Gold Medal Disgrace

On the heels of a doping scandal in 2006, Austria again faces Olympic controversy

The President of the Austrian Olympic Committee (ÖOC), Leo Wallner, resigned in early September following accusations on holding back information concerning the abuse of committee funds by former the Secretary General.

Wallner resigned following an internal audit by the ÖOC in late 2008, which revealed that former Secretary General Heinz Jungwirth had embezzled €72,000 worth of funds.

“I don’t know anything,” Wallner insisted when questioned about the financial discrepancies. Wallner said he was “absolutely shocked” by Jungwirth’s behavior and added that he “never thought [Jungwirth] would abuse his trust in this way.” Jungwirth, who was dismissed in August this year, had also embezzled funds earmarked for the Salzburg bid for the 2014 Olympic Winter Games. In retrospect, many believe that this scandal hindered Salzburg’s pursuit for a bid. Even €1.17 million spent on lobbying for Salzburg’s bid was unable to reverse the negative fallout from the scandal.

When it came time for the vote to decide on the host for the Winter Games 2014, Salzburg lost in the first round. And in July 2007, the Games were awarded to the city of Sochi in Russia, which won over the South Korean city of Pyeongchang in the second round of voting.

Heinz Jungwirth allegedly took money from various accounts and used it for his own. Already in March this year he refunded around €18,000; in late July the remaining €54,000 followed. The ÖOC, however, is not yet completely satisfied, as they want Jungwirth also to forgo his dismissal pay worth €180,000.

Jungwirth refused to refund his dismissal pay and hence the ÖOC are looking into filing a complaint at the public attorney’s office. In order for this to happen the ÖOC Board of Directors must agree on a legal basis and only then the public attorney’s office can start investigations. Even treasurers Gottfried Forsthuber and Gerhard Hofbauer are accused of improper conduct for having failed to report possible lapses. Hofbauer is skeptical of this claim as, in his opinion, any discrepancies point to a failure of the whole Board of Directors. He even disclosed some information about a General Assembly meeting. “There have never been rules of procedure for the Secretary General,” he told the newspaper Die Presse am Sonntag. Jungwirth was equipped with full powers, supposedly signed by Leo Wallner.

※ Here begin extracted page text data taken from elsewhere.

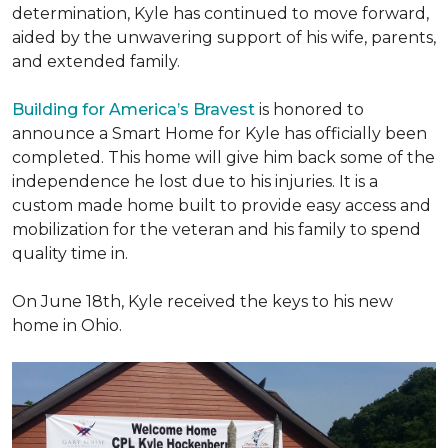
determination, Kyle has continued to move forward,
aided by the unwavering support of his wife, parents,
and extended family.
Building for America’s Bravest
is honored to
announce a Smart Home for Kyle has officially been
completed. This home will give him back some of the
independence he lost due to his injuries. It is a
custom made home built to provide easy access and
mobilization for the veteran and his family to spend
quality time in.
On June 18th, Kyle received the keys to his new
home in Ohio.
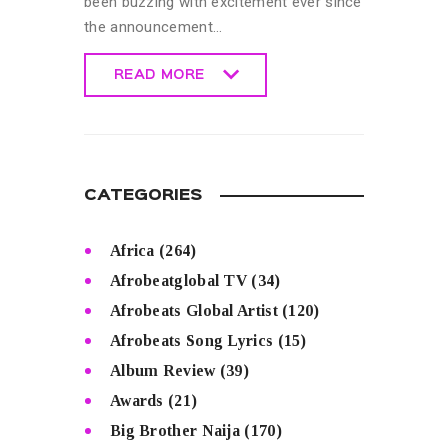
been buzzing with excitement ever since
the announcement…
READ MORE
READ MORE
CATEGORIES
Africa
(264)
Afrobeatglobal TV
(34)
Afrobeats Global Artist
(120)
Afrobeats Song Lyrics
(15)
Album Review
(39)
Awards
(21)
Big Brother Naija
(170)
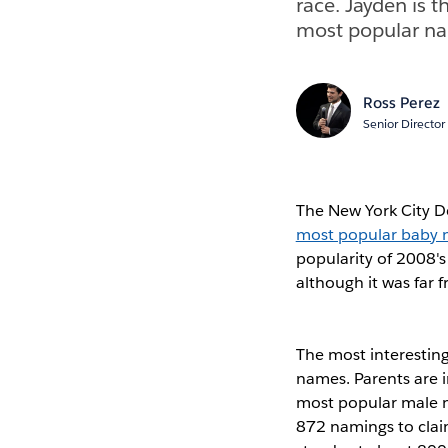
race. Jayden is 
most popular na
Ross Perez
Senior Director
The New York City D
most popular baby n
popularity of 2008's
although it was far
The most interesting
names. Parents are i
most popular male 
872 namings to claim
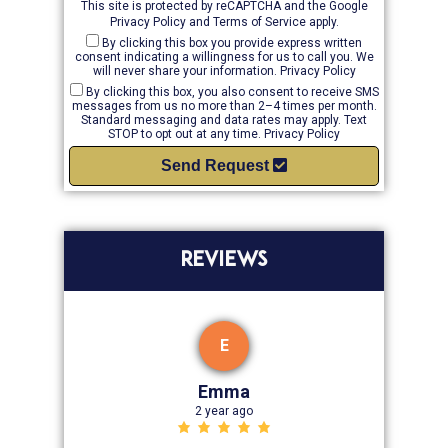
This site is protected by reCAPTCHA and the Google
Privacy Policy
and
Terms of Service
apply.
By clicking this box you provide express written
consent indicating a willingness for us to call you. We
will never share your information.
Privacy Policy
By clicking this box, you also consent to receive SMS
messages from us no more than 2–4 times per month.
Standard messaging and data rates may apply. Text
STOP to opt out at any time.
Privacy Policy
Send Request
REVIEWS
E
Emma
2 year ago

The recent scandal mars the reputation of Austrian Olympians, coming on top of the Winter Games in Turin in spring 2006, when Austrian cross country skiers and the biathletes were embroiled in a doping scandal.

Within the application of Salzburg’s bid for the games, which the Olympia Förderverein (Olympia Supporting Association) is in charge of, Jungwirth was in favor of installing two funds, one for public money, the other one for sponsor money.

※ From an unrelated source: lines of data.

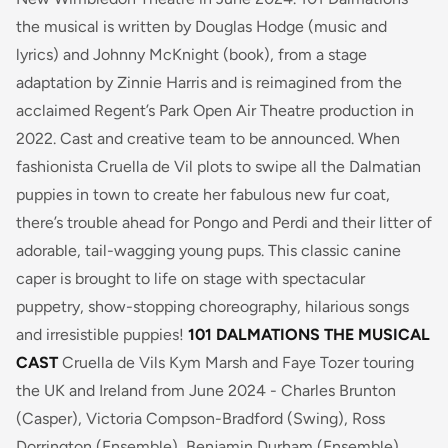
the musical is written by Douglas Hodge (music and
lyrics) and Johnny McKnight (book), from a stage
adaptation by Zinnie Harris and is reimagined from the
acclaimed Regent’s Park Open Air Theatre production in
2022. Cast and creative team to be announced.
When
fashionista Cruella de Vil plots to swipe all the Dalmatian
puppies in town to create her fabulous new fur coat,
there’s trouble ahead for Pongo and Perdi and their litter of
adorable, tail-wagging young pups.
This classic canine
caper is brought to life on stage with spectacular
puppetry, show-stopping choreography, hilarious songs
and irresistible puppies!
101 DALMATIONS THE MUSICAL
CAST
Cruella de Vils Kym Marsh and Faye Tozer touring
the UK and Ireland from June 2024 - Charles Brunton
(Casper), Victoria Compson-Bradford (Swing), Ross
Dorrington (Ensemble), Benjamin Durham (Ensemble),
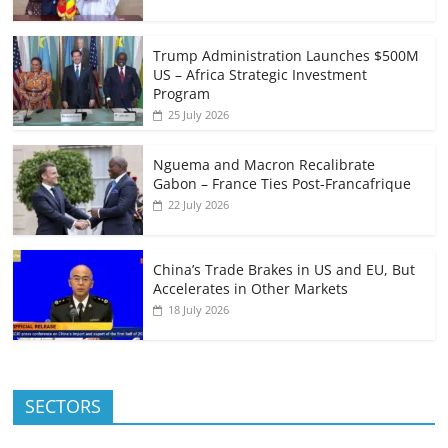
Trump Administration Launches $500M
US – Africa Strategic Investment
Program
25 July 2026
Nguema and Macron Recalibrate
Gabon – France Ties Post-Francafrique
22 July 2026
China’s Trade Brakes in US and EU, But
Accelerates in Other Markets
18 July 2026
SECTORS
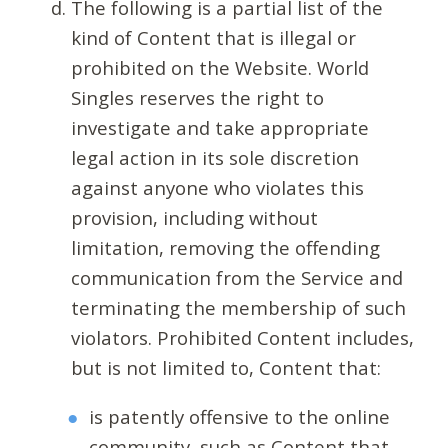
The following is a partial list of the
kind of Content that is illegal or
prohibited on the Website. World
Singles reserves the right to
investigate and take appropriate
legal action in its sole discretion
against anyone who violates this
provision, including without
limitation, removing the offending
communication from the Service and
terminating the membership of such
violators. Prohibited Content includes,
but is not limited to, Content that:
is patently offensive to the online
community, such as Content that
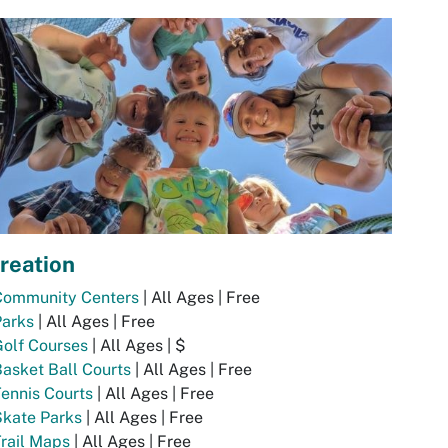
reation
Community Centers
| All Ages | Free
Parks
| All Ages | Free
olf Courses
| All Ages | $
asket Ball Courts
| All Ages | Free
ennis Courts
| All Ages | Free
Skate Parks
| All Ages | Free
rail Maps
| All Ages | Free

“Why should there be two funds if everything went according to the rules”? Anton Schutti, the former Secretary General in charge of Salzburg’s bid, asked. Schutti always was against two funds.

Leo Wallner and Heinz Schaden, Salzburg’s mayor, explained that they never knew about the funds within the Olympia Förderverein. Jungwirth and Olympia Lobbyist Erwin Roth, however, declared on Austrian national television whether Wallner and Schaden knew about certain operations. Schaden argues that he was not in favor of the foundation of the Olympia Förderverein as asserted by Jungwirth.

After the unsuccessful bid for the 2010 Games, Schaden said that there is a need to create a side fund in order to deal with sponsors’ money, Jungwirth claimed. This is supported by Erwin Roth who acted as a lobbyist and whom the public attorney’s office also is investigating. Schaden confronted these accusations and to the fact that Roth’s business received €1.17 million for lobbying work, he answered that Roth did not achieve anything for his lobbying.

It seems that the current crisis is not just a mismanagement of funds. The ÖOC’s structure is too complex and unclear. It is very much in the public interest that a solution to this crisis is found soon, as tax money is being spent and Austria’s Olympic future is at stake. Austria needs a modern ÖOC, which should not be hindered to be constructive through political affiliations.  Members across the political spectrum wished that the ÖOC would be newly integrated within the BSO (Bundessport Organisation) functioning on a national level. At the moment they are not able to make useful decisions.  This would create a strong umbrella organization being able to drive home a bid maybe not for 2014, but 2018.